Muitos pesquisadores e cientistas acreditam que a pandemia pode ser uma boa oportunidade para operarmos uma profunda transformação em nossos meios de produção. No setor de aviação civil, estas mudanças já começaram a aparecer, a Airbus anunciou que pretende lançar a primeira aeronave movida a hidrogênio até 2035. Entretanto, o setor dos transportes é responsável por apenas 14% das emissões de dióxido de carbono do planeta. Comparativamente, a indústria da construção civil é responsável por espantosos 39% das emissões de gases de efeito estufa; portanto, é na nossa disciplina que devem operar as mais significativas mudanças se quisermos de fato mudar o rumo das coisas. Somente a produção de aço e concreto, dois dos principais materiais utilizados no ramo da construção civil, é responsável pela emissão anuais de 10% dos gases de efeito; portanto, esta mudança de paradigma é imperativa. Além disso, o reuso adaptativo, a reciclagem de materiais e projetos concebidos para serem desmontados precisam se tornar práticas padrão—é urgente que a arquitetura e todo o setor da construção civil abracem a inovação de forma rápida e programática.

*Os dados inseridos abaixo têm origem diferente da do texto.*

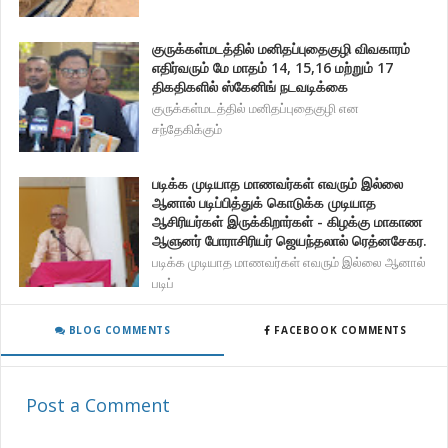
குருக்கள்மடத்தில் மனிதப்புதைகுழி விவகாரம்
எதிர்வரும் மே மாதம் 14, 15,16 மற்றும் 17
திகதிகளில் ஸ்கேனிங் நடவடிக்கை
குருக்கள்மடத்தில் மனிதப்புதைகுழி என
சந்தேகிக்கும்
படிக்க முடியாத மாணவர்கள் எவரும் இல்லை
ஆனால் படிப்பித்துக் கொடுக்க முடியாத
ஆசிரியர்கள் இருக்கிறார்கள் - கிழக்கு மாகாண
ஆளுனர் போராசிரியர் ஜெயந்தலால் ரெத்னசேகர.
படிக்க முடியாத மாணவர்கள் எவரும் இல்லை ஆனால்
படிப்
BLOG COMMENTS
FACEBOOK COMMENTS
Post a Comment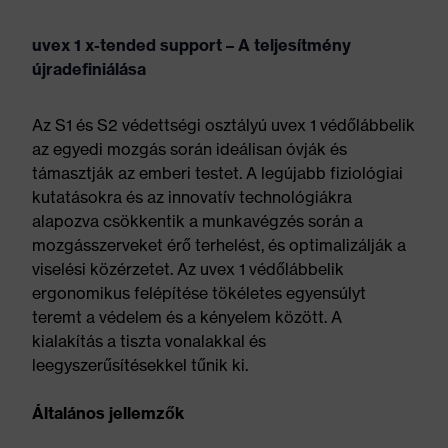
uvex 1 x-tended support – A teljesítmény
újradefiniálása
Az S1 és S2 védettségi osztályú uvex 1 védőlábbelik
az egyedi mozgás során ideálisan óvják és
támasztják az emberi testet. A legújabb fiziológiai
kutatásokra és az innovatív technológiákra
alapozva csökkentik a munkavégzés során a
mozgásszerveket érő terhelést, és optimalizálják a
viselési közérzetet. Az uvex 1 védőlábbelik
ergonomikus felépítése tökéletes egyensúlyt
teremt a védelem és a kényelem között. A
kialakítás a tiszta vonalakkal és
leegyszerűsítésekkel tűnik ki.
Általános jellemzők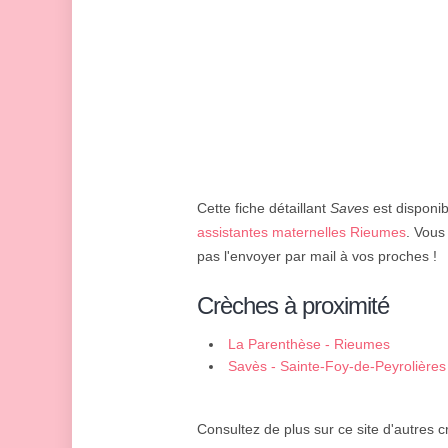
Cette fiche détaillant
Saves
est disponib
assistantes maternelles Rieumes
. Vous
pas l'envoyer par mail à vos proches !
Crèches à proximité
La Parenthèse - Rieumes
Savès - Sainte-Foy-de-Peyrolières
Consultez de plus sur ce site d'autres c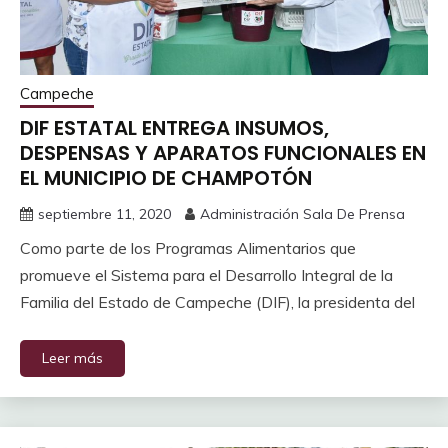
Campeche
DIF ESTATAL ENTREGA INSUMOS,
DESPENSAS Y APARATOS FUNCIONALES EN
EL MUNICIPIO DE CHAMPOTÓN
septiembre 11, 2020
Administración Sala De Prensa
Como parte de los Programas Alimentarios que
promueve el Sistema para el Desarrollo Integral de la
Familia del Estado de Campeche (DIF), la presidenta del
Leer más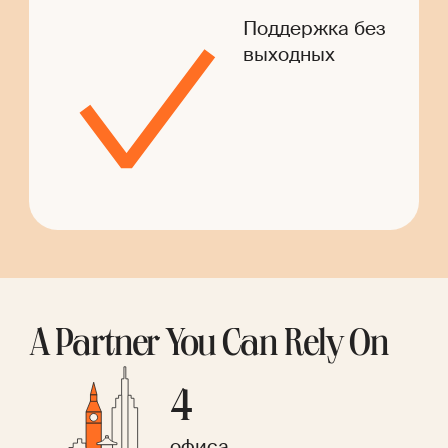
Поддержка без
выходных
A Partner You Can Rely On
4
офиса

Até agora, a atual pandemia de coronavírus fez com que muitos arquitetos passassem a questionar a maneira como concebemos e construimos nossos edifícios e cidades. Ainda assim, estamos muito longe de alcançar um equilíbrio entre as demandas da industria e as urgentes necessidades ambientais do nosso planeta. Ao longo deste ano difícil, arquitetos e arquitetas avançaram muito em direção a um maior comprometimento com as mudanças necessárias e as metas estabelecidas em busca de minimizar o agravamento das consequências decorrentes das mudanças climáticas. Entretanto, por mais bem intencionados que sejamos todos, sozinhos, meus caros colegas, não seremos capazes de operar as mudanças pelas quais o nosso planeta suplica. Neste contexto, a recente saída de dois dos mais importantes escritórios de arquitetura do Reino Unido—Zaha Hadid Architects e Foster+Partners—do grupo Architects Declare (uma iniciativa que engloba mais de 1000 escritórios de arquitetura de todo o Reino Unido), é um bom motivo para ligarmos o alerta.
Ainda assim, se ela assim o desejar, a indústria da construção civil será capaz de operar uma mudança significativa no combate as mudanças climáticas. À medida que muitos estudiosos apontam para o fato de que as mesmas atividades que contribuem para o agravamento das mudanças climáticas, são aquelas responsáveis pelo surgimento de novas doenças, é hora de todos nós, profissionais do ramo da industria da construção civil, considerarmos a sustentabilidade na arquitetura não mais apenas a coisa certa a se fazer, mas a única opção que nos resta.